Protestants Face Brunt of Autocracy in Belarus
Special Report by ICC
12/7/2012 Washington D.C. (International Christian Concern)
Protestant Christians in the former Soviet nation of Belarus have faced persecution in various forms since President Alexander Lukashenko heightened restrictions following a wave of revolutions that swept across Central Asia about a decade ago. The latest example of persecution can be seen in a growing government pressure on Minsk's New Life Pentecostal Church to vacate their property. The church had been ordered to hand over its building to officials on Dec. 5, but a court called off the eviction at the last minute, Norway-based Forum 18 News Service reported.
However, the court's order has no bearing on the fact that the church's land and building still belong to the authorities, New Life's administrator Vitaly Antonchikov was quoted as saying. The church has been using a renovated cow barn that authorities have refused to legalize for over a decade.
Whatever little the court offered, such rulings are an exception, not a norm, as the nation's judiciary is allegedly not independent. New Life is not the only church facing such pressure.
While the constitution provides for religious freedom and legal equality to all citizens, the government under President Lukashenko uses draconian regulation to target Protestant groups, who account for merely 2 percent of the nation's 10 million people.
The government seeks to control all religious denominations, but generally spares the Belarusian Orthodox Church under Moscow Patriarchate - which accounts for roughly 82 percent of the population - and the Roman Catholics, who are about 12 percent of the population.
Lukashenko, who calls himself an "Orthodox atheist" and believes in post-Soviet left-wing conservatism, is a typical authoritarian leader in the Central Asian region, where religious freedom - especially of groups that have any connections with believers in the United States - is seen as a threat to the regimes' hold on power.
"Christians across Central Asia have suffered intense investigations, fines, raids and beatings," says Corey Bailey, International Christian Concern's Regional Manager for Asia. "Often, on the surface the government will say they are in support of religious freedom, however their actions portray something different entirely," she adds. "Making permits and appropriate zonings difficult to acquire is one way that they attempt to disband churches and other religious groups."

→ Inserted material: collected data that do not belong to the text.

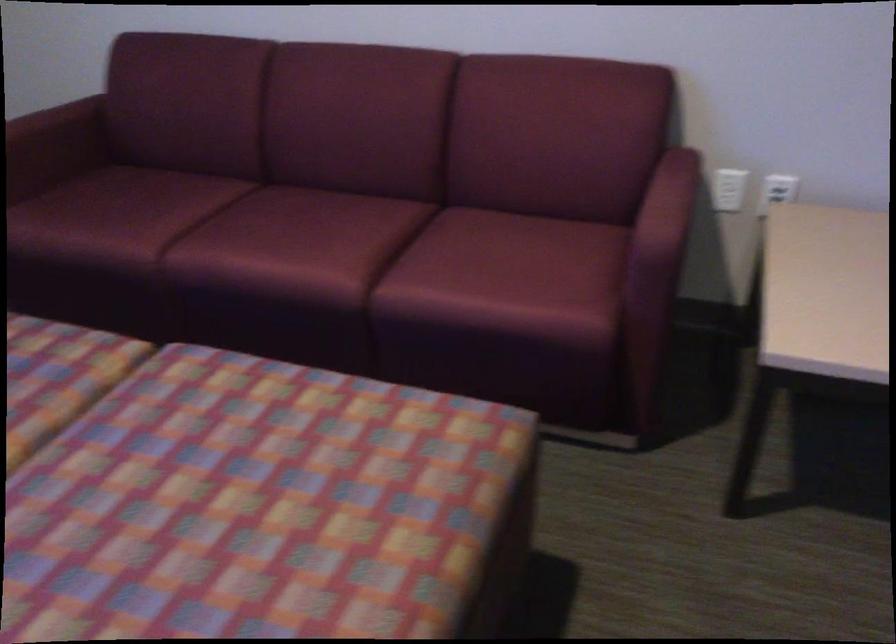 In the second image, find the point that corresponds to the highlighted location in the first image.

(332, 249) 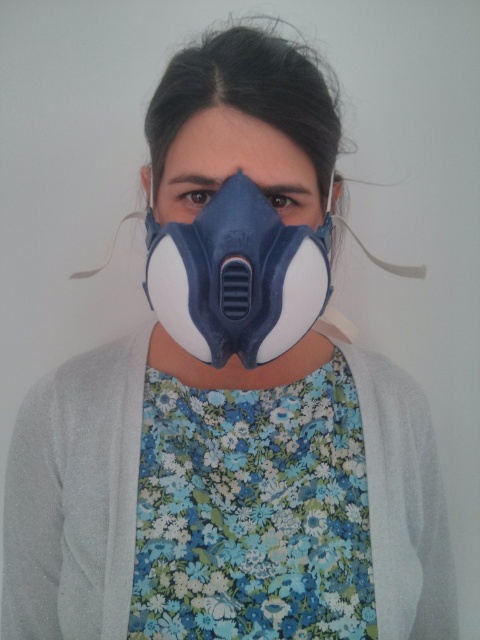 Is matte blue/white mask at center above matte blue respirator at center?

No.

The height and width of the screenshot is (640, 480). Identify the location of matte blue/white mask at center. (237, 276).

The width and height of the screenshot is (480, 640). Identify the location of matte blue/white mask at center. (237, 276).

Find the location of a particular element. matte blue/white mask at center is located at coordinates (237, 276). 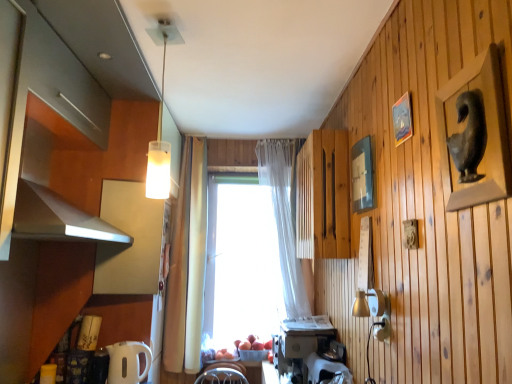 Question: Is transparent glass window at center inside white plastic coffee maker at lower center, acting as the 2th appliance starting from the right?

Choices:
 (A) yes
 (B) no

Answer: (B)

Question: From a real-world perspective, is white plastic coffee maker at lower center, which is the second appliance from left to right, located higher than transparent glass window at center?

Choices:
 (A) yes
 (B) no

Answer: (B)

Question: Considering the relative positions of white plastic coffee maker at lower center, which is the second appliance from left to right, and transparent glass window at center in the image provided, is white plastic coffee maker at lower center, which is the second appliance from left to right, to the left of transparent glass window at center from the viewer's perspective?

Choices:
 (A) no
 (B) yes

Answer: (A)

Question: Can we say white plastic coffee maker at lower center, acting as the 2th appliance starting from the right, lies outside transparent glass window at center?

Choices:
 (A) no
 (B) yes

Answer: (B)

Question: Is white plastic coffee maker at lower center, acting as the 2th appliance starting from the right, shorter than transparent glass window at center?

Choices:
 (A) yes
 (B) no

Answer: (A)

Question: Can you confirm if white plastic coffee maker at lower center, acting as the 2th appliance starting from the right, is bigger than transparent glass window at center?

Choices:
 (A) yes
 (B) no

Answer: (B)

Question: Can you confirm if translucent glass pendant light at upper center is thinner than matte gray statue at upper right, the third picture frame when ordered from back to front?

Choices:
 (A) yes
 (B) no

Answer: (B)

Question: Could you tell me if translucent glass pendant light at upper center is facing matte gray statue at upper right, the third picture frame when ordered from back to front?

Choices:
 (A) yes
 (B) no

Answer: (B)

Question: From the image's perspective, is translucent glass pendant light at upper center over matte gray statue at upper right, the first picture frame when ordered from front to back?

Choices:
 (A) yes
 (B) no

Answer: (A)

Question: Considering the relative sizes of translucent glass pendant light at upper center and matte gray statue at upper right, the first picture frame when ordered from front to back, in the image provided, is translucent glass pendant light at upper center smaller than matte gray statue at upper right, the first picture frame when ordered from front to back,?

Choices:
 (A) no
 (B) yes

Answer: (A)

Question: Is translucent glass pendant light at upper center to the left of matte gray statue at upper right, the third picture frame when ordered from back to front, from the viewer's perspective?

Choices:
 (A) yes
 (B) no

Answer: (A)

Question: From the image's perspective, is translucent glass pendant light at upper center below matte gray statue at upper right, the third picture frame when ordered from back to front?

Choices:
 (A) no
 (B) yes

Answer: (A)

Question: Is wooden slats at center, the third cabinetry in the left-to-right sequence, positioned with its back to white plastic coffee maker at lower center, which is the second appliance from left to right?

Choices:
 (A) no
 (B) yes

Answer: (A) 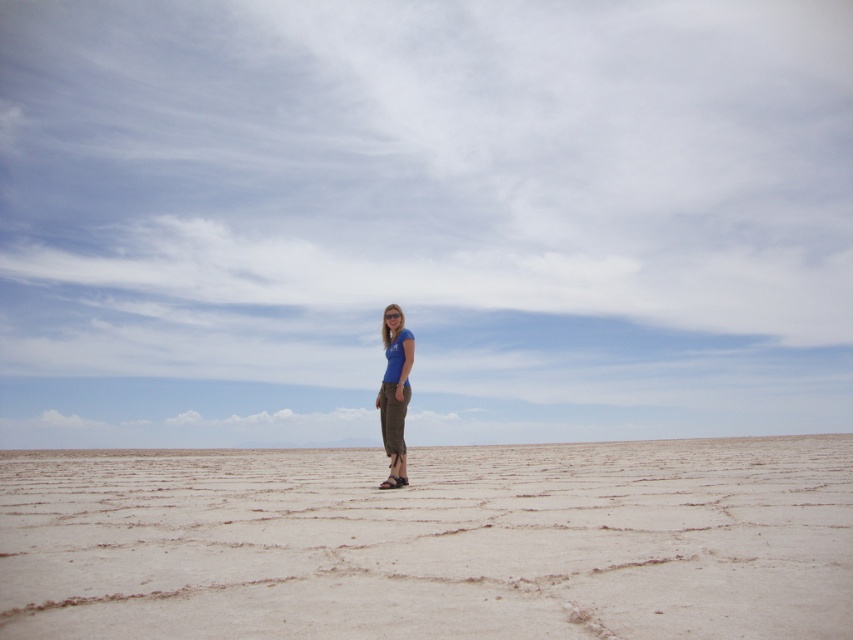 Is light brown sandy at center smaller than blue fabric pants at center?

Actually, light brown sandy at center might be larger than blue fabric pants at center.

Can you confirm if light brown sandy at center is positioned above blue fabric pants at center?

No, light brown sandy at center is not above blue fabric pants at center.

Where is `light brown sandy at center`? The image size is (853, 640). light brown sandy at center is located at coordinates (432, 541). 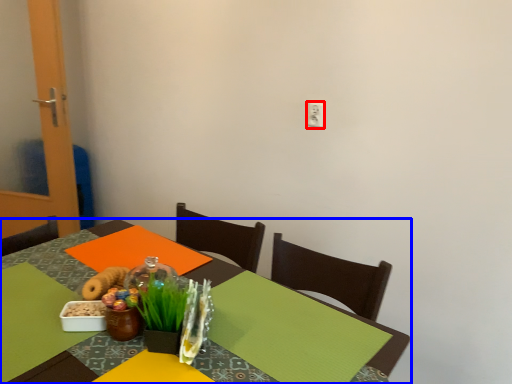 Question: Which object is further to the camera taking this photo, electric outlet (highlighted by a red box) or table (highlighted by a blue box)?

Choices:
 (A) electric outlet
 (B) table

Answer: (A) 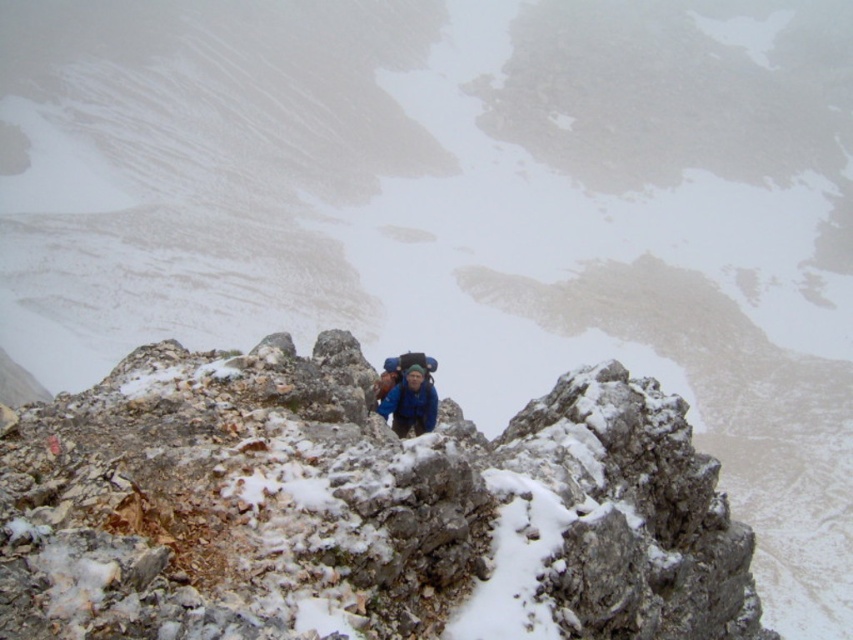 You are a photographer planning to capture a wide shot of the mountain landscape. You want to ensure both the gray rough rock at center and the blue fabric jacket at center are clearly visible in the frame. Which object should you focus on first to ensure depth of field captures both effectively?

The gray rough rock at center is bigger than the blue fabric jacket at center, so focusing on the larger object first will help ensure both are in focus within the depth of field.

You are a hiker trying to navigate the mountain path. You see the gray rough rock at center. Based on its 2D coordinates, is it closer to the top or bottom of the image?

The gray rough rock at center is located at coordinates 0.798 in the x and 0.422 in the y. Since the y coordinate is closer to 0.5, it is near the center vertically, so it is neither closer to the top nor the bottom of the image.

You are navigating a mountain path and see two points marked on your map. The first point is at coordinates point (547, 545) and the second is at point (415, 388). Which point is closer to your current position if you are standing at the base of the mountain?

Point (547, 545) is in front of point (415, 388), so it is closer to your current position at the base of the mountain. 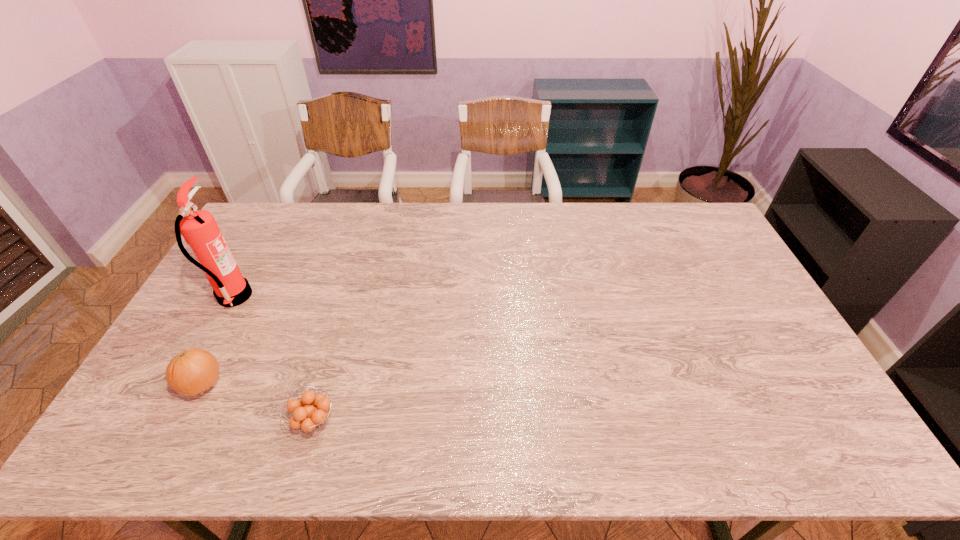 Where is `vacant region that satisfies the following two spatial constraints: 1. on the front side of the taller orange fruit; 2. on the left side of the shortest object`? vacant region that satisfies the following two spatial constraints: 1. on the front side of the taller orange fruit; 2. on the left side of the shortest object is located at coordinates (183, 421).

Image resolution: width=960 pixels, height=540 pixels. In order to click on vacant space that satisfies the following two spatial constraints: 1. with the nozzle aimed from the tallest object; 2. on the left side of the second shortest object in this screenshot , I will do `click(186, 384)`.

Where is `vacant space that satisfies the following two spatial constraints: 1. with the nozzle aimed from the tallest object; 2. on the right side of the second shortest object`? vacant space that satisfies the following two spatial constraints: 1. with the nozzle aimed from the tallest object; 2. on the right side of the second shortest object is located at coordinates (186, 384).

The image size is (960, 540). Find the location of `vacant space that satisfies the following two spatial constraints: 1. with the nozzle aimed from the fire extinguisher; 2. on the back side of the shorter orange fruit`. vacant space that satisfies the following two spatial constraints: 1. with the nozzle aimed from the fire extinguisher; 2. on the back side of the shorter orange fruit is located at coordinates (166, 421).

I want to click on free region that satisfies the following two spatial constraints: 1. on the back side of the taller orange fruit; 2. with the nozzle aimed from the tallest object, so click(x=248, y=297).

Where is `free location that satisfies the following two spatial constraints: 1. with the nozzle aimed from the tallest object; 2. on the back side of the taller orange fruit`? free location that satisfies the following two spatial constraints: 1. with the nozzle aimed from the tallest object; 2. on the back side of the taller orange fruit is located at coordinates (186, 384).

Find the location of `vacant space that satisfies the following two spatial constraints: 1. with the nozzle aimed from the shortest object; 2. on the right side of the tallest object`. vacant space that satisfies the following two spatial constraints: 1. with the nozzle aimed from the shortest object; 2. on the right side of the tallest object is located at coordinates 166,421.

This screenshot has width=960, height=540. I want to click on free region that satisfies the following two spatial constraints: 1. with the nozzle aimed from the tallest object; 2. on the back side of the shortest object, so click(x=166, y=421).

The width and height of the screenshot is (960, 540). Identify the location of free region that satisfies the following two spatial constraints: 1. with the nozzle aimed from the farthest object; 2. on the left side of the rightmost object. (166, 421).

Locate an element on the screen. The image size is (960, 540). vacant space that satisfies the following two spatial constraints: 1. with the nozzle aimed from the taller orange fruit; 2. on the right side of the farthest object is located at coordinates (186, 384). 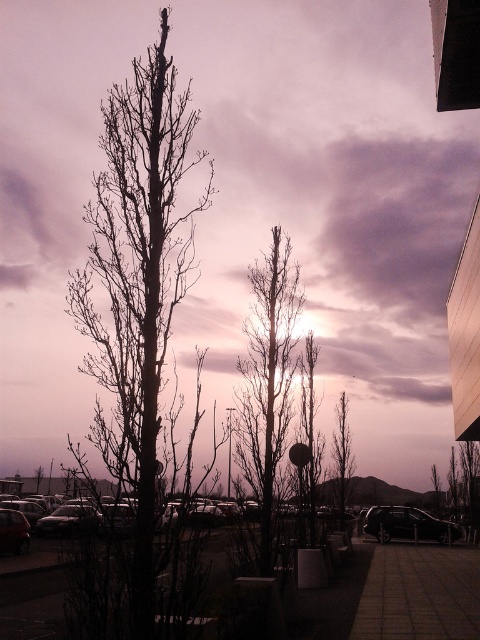 Who is more forward, (241,467) or (54,529)?

Point (241,467) is more forward.

What are the coordinates of `brown/dry wood tree at center` in the screenshot? It's located at (267, 380).

Locate an element on the screen. brown/dry wood tree at center is located at coordinates pyautogui.click(x=267, y=380).

Does gray concrete pavement at lower right have a lesser height compared to bare branches at center?

In fact, gray concrete pavement at lower right may be taller than bare branches at center.

Is gray concrete pavement at lower right positioned at the back of bare branches at center?

No, it is not.

Which is in front, point (420, 624) or point (309, 516)?

Point (420, 624) is in front.

Identify the location of gray concrete pavement at lower right. (420, 593).

Can you confirm if dark brown bark tree at center is thinner than metallic silver car at center?

Yes.

Where is `dark brown bark tree at center`? This screenshot has height=640, width=480. dark brown bark tree at center is located at coordinates (342, 454). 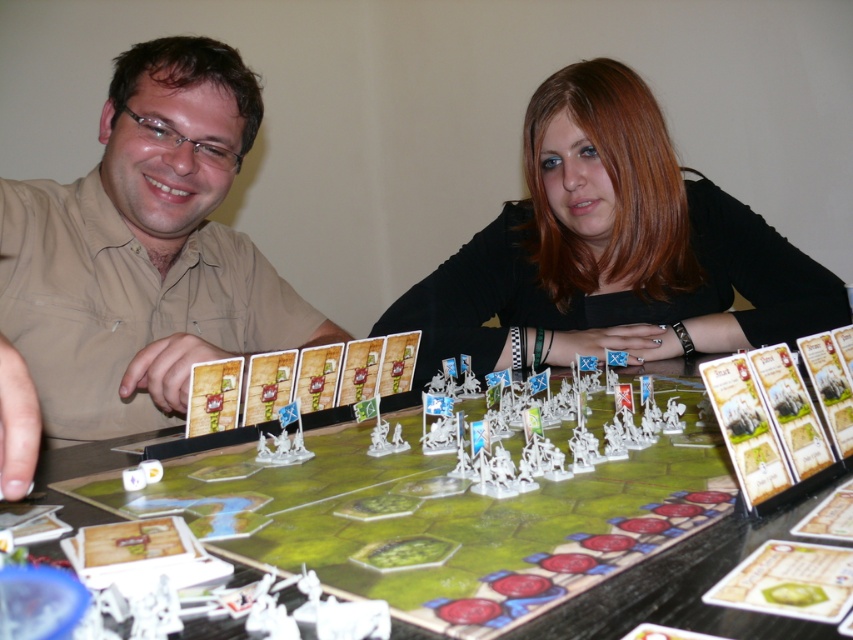 You are a game piece that is 1.5 inches wide. You are currently positioned at the matte plastic figures at center and want to move to the matte beige shirt at left. Can you fit through the space between them?

The distance between the matte plastic figures at center and the matte beige shirt at left is 3.40 inches. Since the game piece is 1.5 inches wide, it can easily fit through the space between them as there is sufficient clearance.

Based on the scene description, where exactly are the matte plastic figures at center located in terms of their 2D coordinates?

The matte plastic figures at center are located at the 2D coordinates point [140,260].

The Lukashenko administration became more hostile to the New Life Church in particular, and Protestant groups in general, after the church held a hunger strike in 2006 with support of many other churches, calling for an amendment to the excessively restrictive religion law of 2002, which provides for registration of all religious groups and leaves enough room for authorities to deny registration to any group.
The 2002 religion law was introduced amid a wave of revolutions across Central Asia that overthrew some autocratic regimes, such as in Yugoslavia, Georgia, Ukraine and Kyrgyzstan. The law was part of an overall tightening of restrictions on people's civil rights in Belarus lest a revolt overthrew the government in that nation as well.
Lately, Lukashenko renewed restrictions after popular protests over his victory through an allegedly fraudulent election took place in Minsk in December 2010. Lukashenko, who has been president since 1994, is there to stay at least until the next presidential election in 2015, and most likely even beyond. However, prayers of Christians from around the world will help believers in Belarus to endure and overcome continued persecution.